The study’s results regarding diabetes mellitus favour the bidirectional relationship between diabetes and PDAC, which was substantiated by the higher prevalence of long-standing and recent-onset diabetes among records of cases [48]. While long-standing diabetes is a known risk factor for PDAC, recent-onset diabetes may, in some cases, be an early manifestation of the disease itself [49]. This highlights the importance of careful monitoring of new-onset diabetes in older adults, particularly when accompanied by other risk factors identified in this study. Last, the observed associations between PDAC and other pancreatic comorbidities, such as pancreatic cysts and pancreatitis are consistent with previous research [50, 51]. These conditions may create a pro-inflammatory environment in the pancreas that promotes carcinogenesis. However, the relatively low prevalence of these conditions in the study population suggests that they may have limited utility as standalone risk factors for population-wide screening. Interestingly, obesity was not associated with an increased risk in the medium term although it has long been described as a major risk factor for pancreatic cancer. This could be due to a lack of medium term effect, or to the effect of certain drugs these patients may receive, including GLP1 inhibitors [52, 53].
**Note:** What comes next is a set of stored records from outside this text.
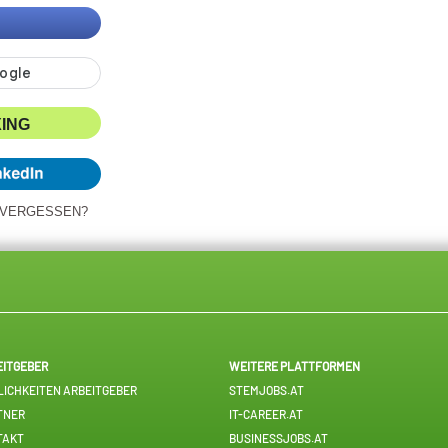
XING
 VERGESSEN?
EITGEBER
WEITERE PLATTFORMEN
ICHKEITEN ARBEITGEBER
STEMJOBS.AT
TNER
IT-CAREER.AT
TAKT
BUSINESSJOBS.AT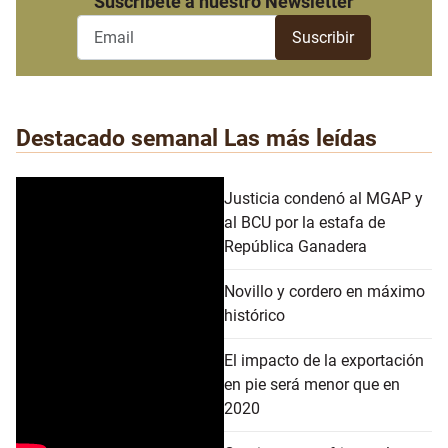
Suscribete a nuestro Newsletter
Destacado semanal
Las más leídas
Justicia condenó al MGAP y
al BCU por la estafa de
República Ganadera
Novillo y cordero en máximo
histórico
El impacto de la exportación
en pie será menor que en
2020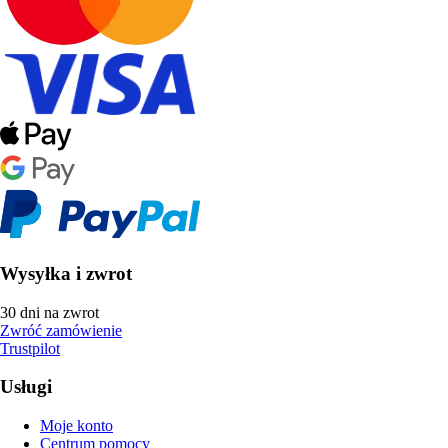
Wysyłka i zwrot
30 dni na zwrot
Zwróć zamówienie
Trustpilot
Usługi
Moje konto
Centrum pomocy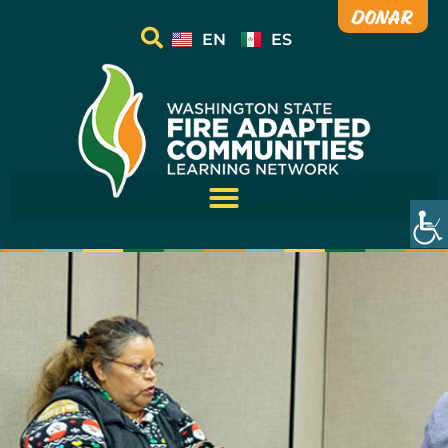
Donar
EN
ES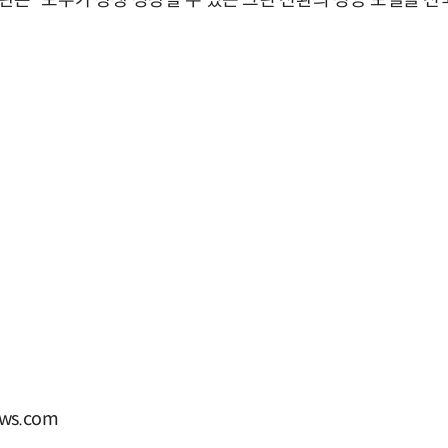
은 “모두가 상생 성장할 수 있는 그린 전환의 성공 모델을 
ws.com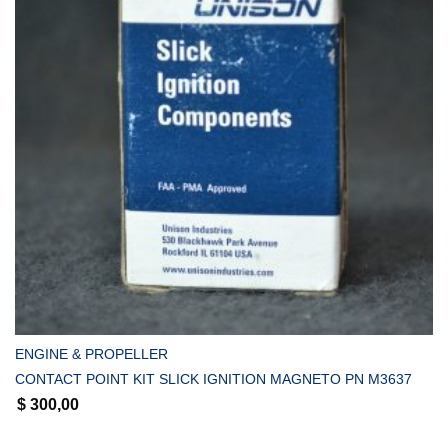
COMPRAR
ENGINE & PROPELLER
CONTACT POINT KIT SLICK IGNITION MAGNETO PN M3637
$
300,00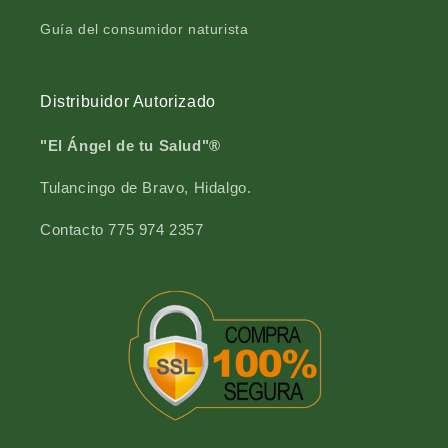
m
0
Guía del consumidor naturista
l
m
l
Distribuidor Autorizado
"El Ángel de tu Salud"®
Tulancingo de Bravo, Hidalgo.
Contacto 775 974 2357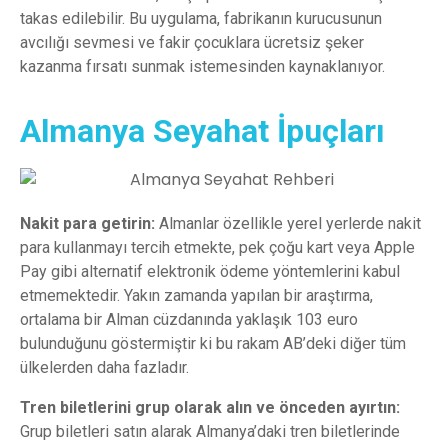
takas edilebilir. Bu uygulama, fabrikanın kurucusunun
avcılığı sevmesi ve fakir çocuklara ücretsiz şeker
kazanma fırsatı sunmak istemesinden kaynaklanıyor.
Almanya Seyahat İpuçları
Nakit para getirin:
Almanlar özellikle yerel yerlerde nakit
para kullanmayı tercih etmekte, pek çoğu kart veya Apple
Pay gibi alternatif elektronik ödeme yöntemlerini kabul
etmemektedir. Yakın zamanda yapılan bir araştırma,
ortalama bir Alman cüzdanında yaklaşık 103 euro
bulunduğunu göstermiştir ki bu rakam AB’deki diğer tüm
ülkelerden daha fazladır.
Tren biletlerini grup olarak alın ve önceden ayırtın:
Grup biletleri satın alarak Almanya’daki tren biletlerinde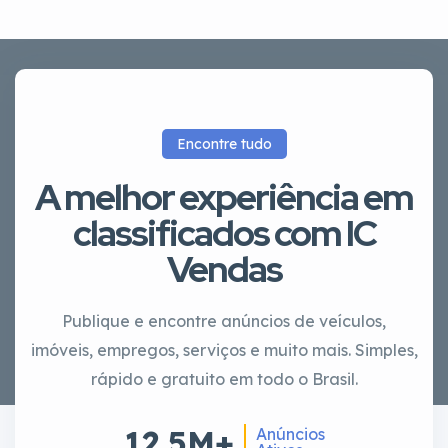
Encontre tudo
A melhor experiência em
classificados com IC
Vendas
Publique e encontre anúncios de veículos,
imóveis, empregos, serviços e muito mais. Simples,
rápido e gratuito em todo o Brasil.
12.5M+
Anúncios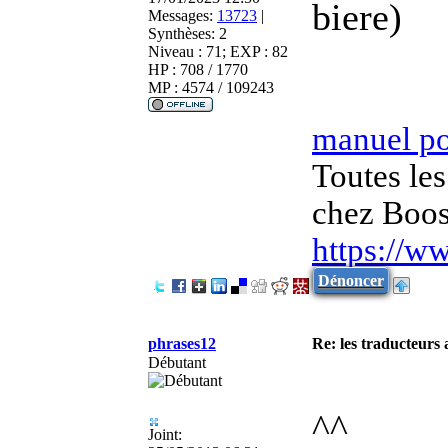
biere)
Messages:
13723
|
Synthèses:
2
Niveau : 71; EXP : 82
HP : 708 / 1770
MP : 4574 / 109243
manuel p
Toutes les
chez Boos
https://w
Dénoncer
phrases12
Re: les traducteurs
Débutant
^^
Joint:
The main strength of this study is its use of EHR with a long longitudinal follow-up to capture a wide range of potential risk factors, including laboratory parameters that may not be routinely included in traditional epidemiological studies [54]. It provides valuable insights but several limitations should be acknowledged. First, the retrospective nature of the analysis and reliance on EHR may introduce bias due to incomplete or inconsistent data recording. It also highlights the challenges of missing data in real-world clinical settings, as evidenced by the association between missing laboratory results and PDAC risk. Second, the study’s focus on a UK population may limit generalisability to other populations with different genetic backgrounds, lifestyle factors or healthcare systems. Third, while the study identifies several potentially modifiable risk factors, such as alcohol intake and dyslipidemia, the impact of interventions targeting these factors on PDAC risk reduction remains to be determined.

Conclusion

This comprehensive analysis of risk factors for PDAC in the general population showed that primary care EHR can identify individuals at medium-term increased risk of PDAC using widely accessible data in daily practice, which is particularly important for clinical translation. The identified risk factors can eventually provide practical guidance to increase the vigilance of physicians in patients where multiple risk indicators converge. They can be insightful for developing PDAC screening and early detection strategies, mainly in regards to the identification of subtle changes in biomarkers that may precede clinical diagnosis of PDAC by several years. Current guidelines, which restrict screening to high-risk individuals based on family history and rare genetic variants, may be missing opportunities for early detection in the general population [23]. The constellation of risk factors identified in this study suggests that a more nuanced approach to risk stratification could improve the yield of screening efforts and lays the groundwork for developing prediction models. However, translating these findings into clinical practice will require careful consideration. The relatively low incidence of PDAC in the general population means that even with improved risk prediction models, the positive predictive value of any screening approach is likely to be limited. This underscores the need for specific screening modalities to minimise false positives and increase the prediction accuracy.